▸ Source records:
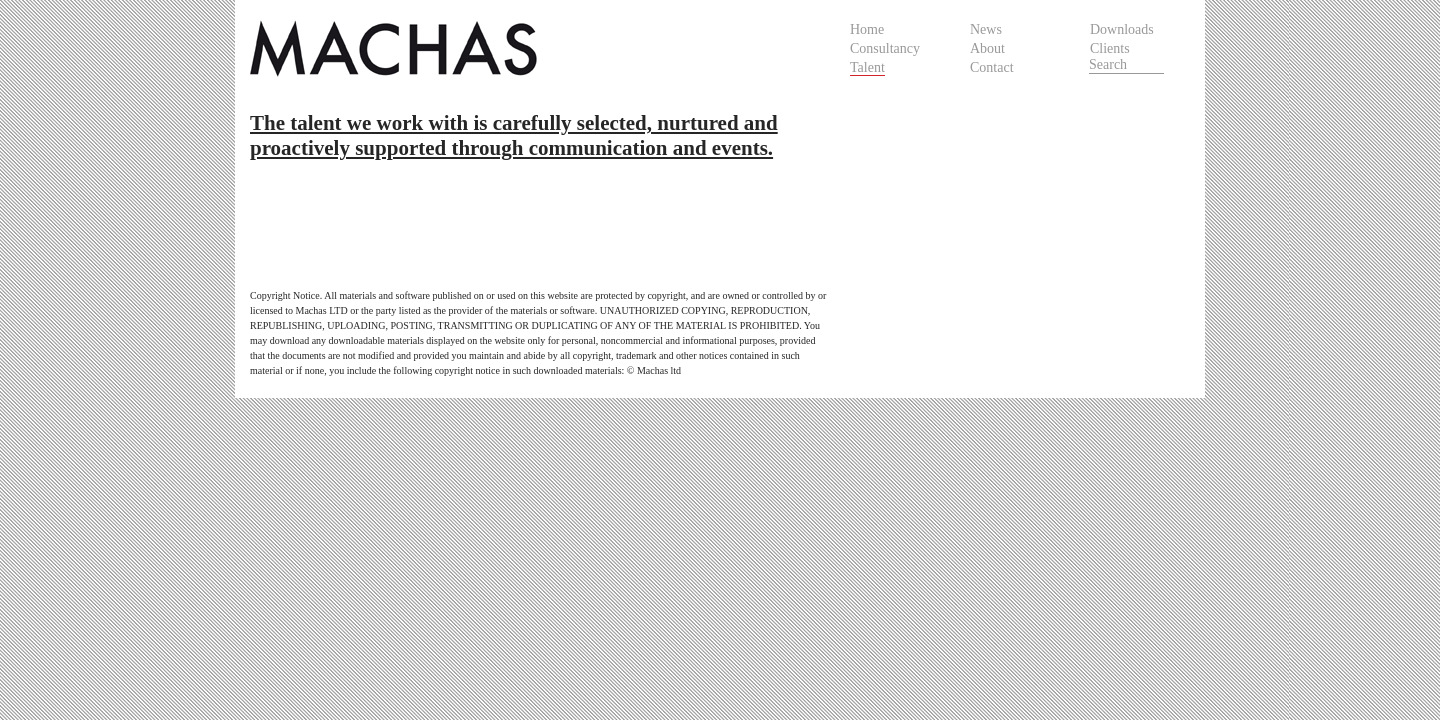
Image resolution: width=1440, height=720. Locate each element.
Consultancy (885, 48)
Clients (1110, 48)
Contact (992, 67)
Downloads (1122, 29)
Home (867, 29)
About (987, 48)
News (986, 29)
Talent (867, 67)
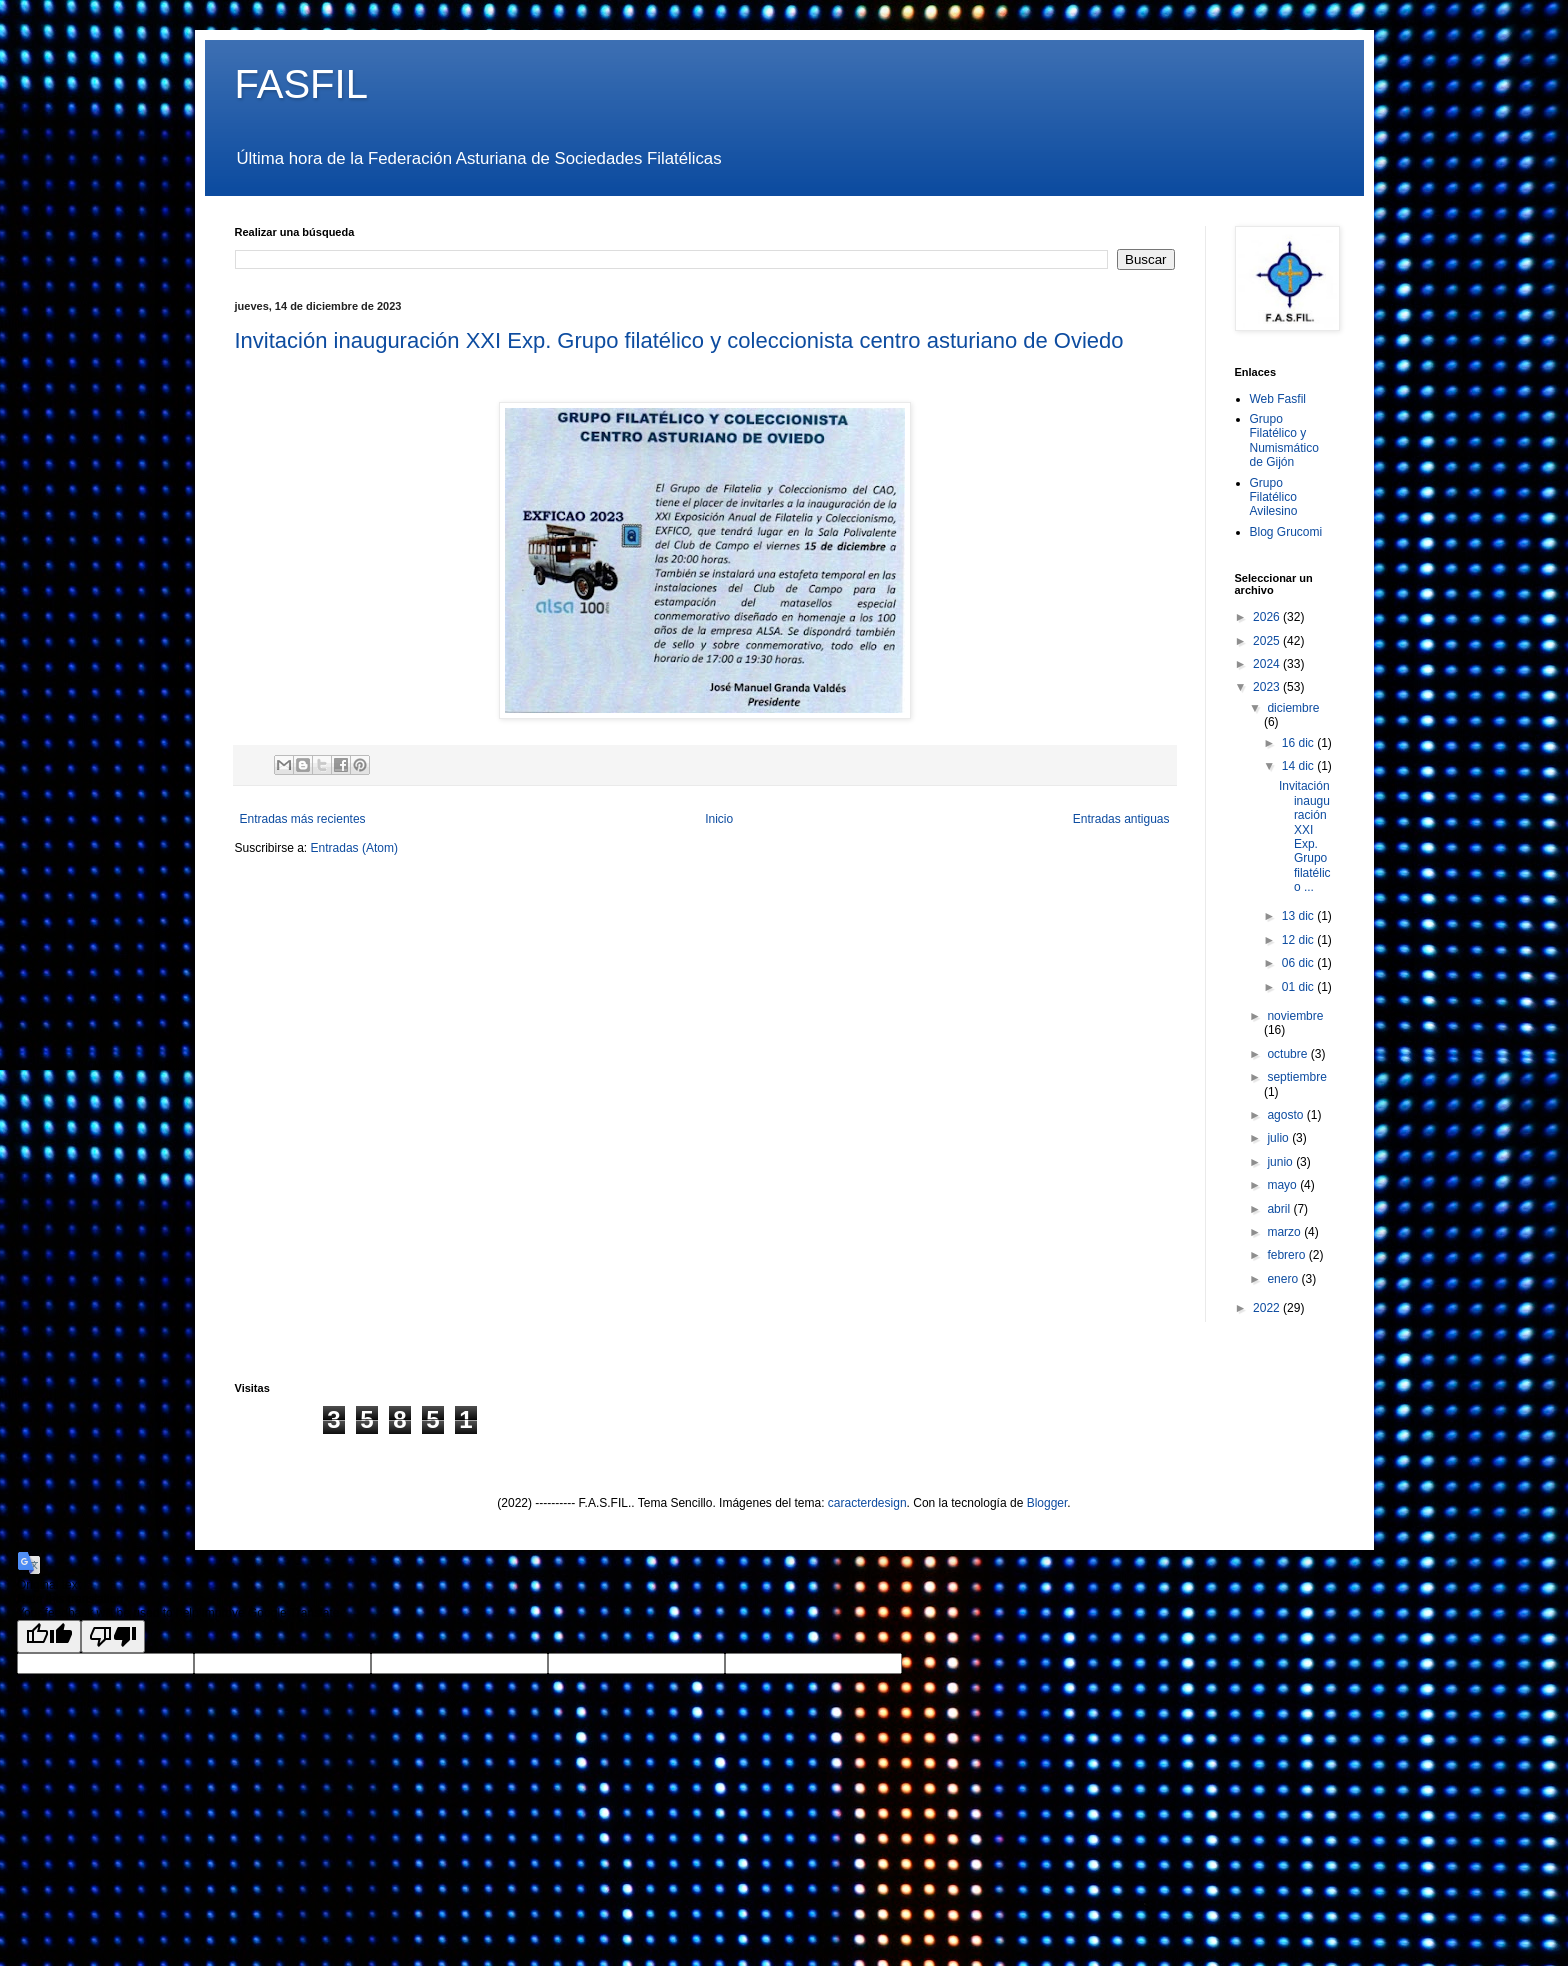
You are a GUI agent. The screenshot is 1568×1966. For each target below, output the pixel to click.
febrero (1287, 1255)
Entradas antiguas (1121, 819)
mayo (1283, 1185)
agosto (1286, 1115)
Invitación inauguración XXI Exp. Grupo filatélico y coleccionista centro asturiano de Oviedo (679, 340)
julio (1279, 1138)
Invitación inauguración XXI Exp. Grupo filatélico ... (1305, 836)
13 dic (1299, 916)
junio (1281, 1162)
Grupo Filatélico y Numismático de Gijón (1284, 440)
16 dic (1299, 743)
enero (1284, 1279)
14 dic (1299, 766)
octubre (1288, 1054)
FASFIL (301, 84)
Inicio (719, 819)
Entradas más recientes (303, 819)
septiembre (1296, 1077)
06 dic (1299, 963)
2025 (1268, 641)
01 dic (1299, 987)
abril (1280, 1209)
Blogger (1047, 1503)
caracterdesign (867, 1503)
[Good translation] (49, 1636)
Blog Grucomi (1286, 532)
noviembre (1295, 1016)
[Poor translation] (113, 1636)
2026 (1268, 617)
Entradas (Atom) (354, 848)
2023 (1268, 687)
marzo (1285, 1232)
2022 (1268, 1308)
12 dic (1299, 940)
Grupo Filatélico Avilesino (1274, 497)
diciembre (1293, 708)
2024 (1268, 664)
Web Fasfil (1278, 399)
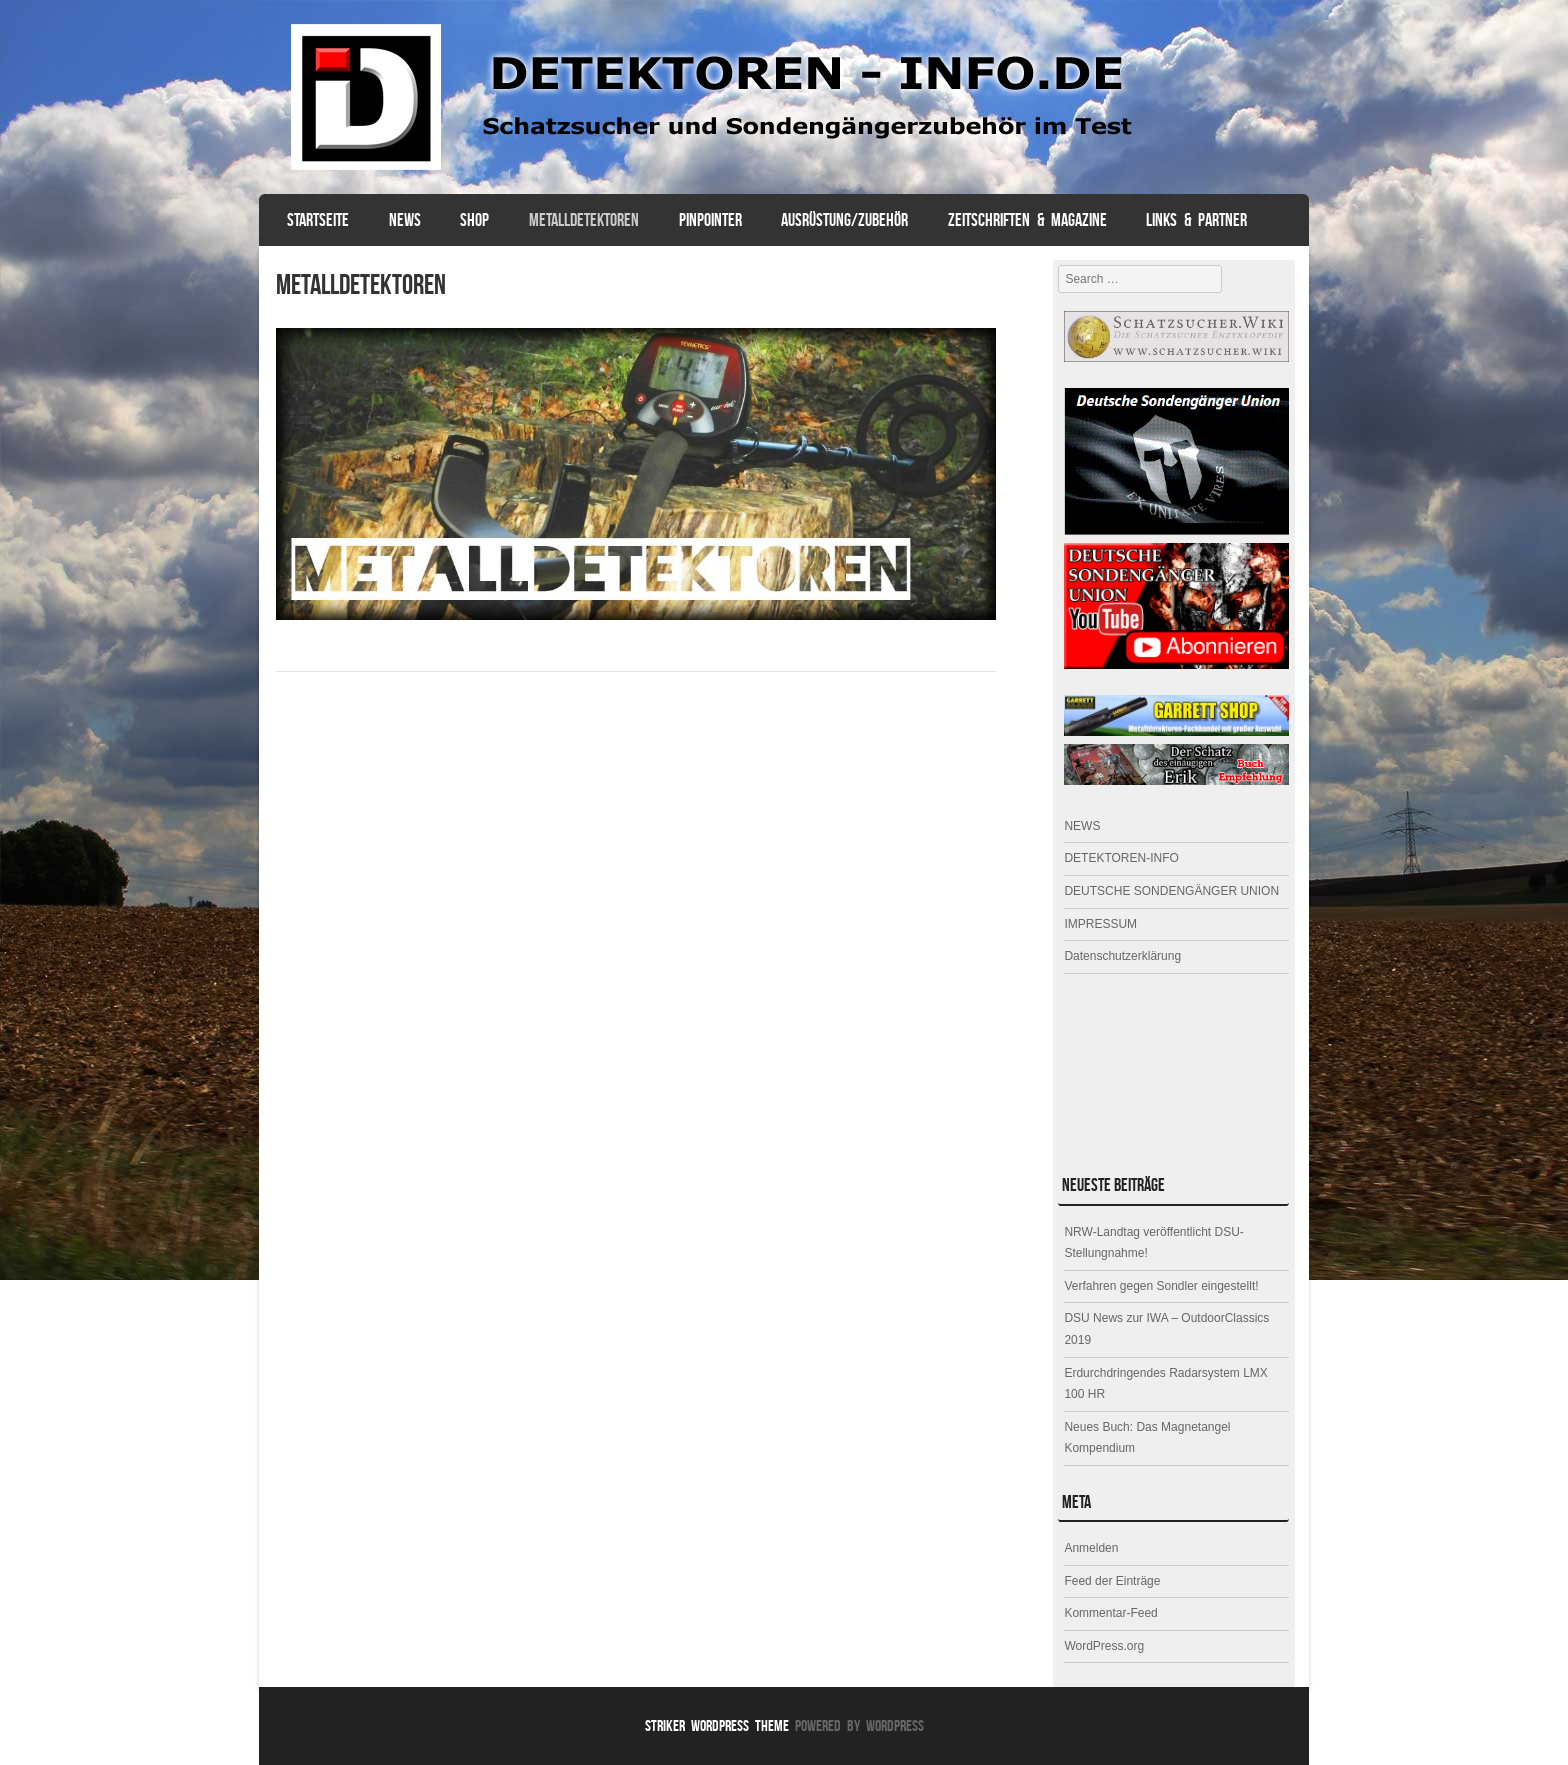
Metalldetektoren (584, 220)
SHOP (474, 220)
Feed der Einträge (1112, 1581)
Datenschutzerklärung (1122, 956)
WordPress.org (1104, 1646)
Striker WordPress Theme (717, 1725)
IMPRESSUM (1100, 924)
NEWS (405, 220)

▸ Required action:
Above are the records; please give again, exactly and in full, only the lines that run from the line with "2026 (1268, 617)" through the line with "Feed der Einträge (1112, 1581)", with no pictures.

▸ Response area:
2026 (1268, 617)
Entradas (Atom) (354, 848)
2023 (1268, 687)
marzo (1285, 1232)
2022 (1268, 1308)
12 dic (1299, 940)
Grupo Filatélico Avilesino (1274, 497)
diciembre (1293, 708)
2024 (1268, 664)
Web Fasfil (1278, 399)
Metalldetektoren (584, 220)
SHOP (474, 220)
Feed der Einträge (1112, 1581)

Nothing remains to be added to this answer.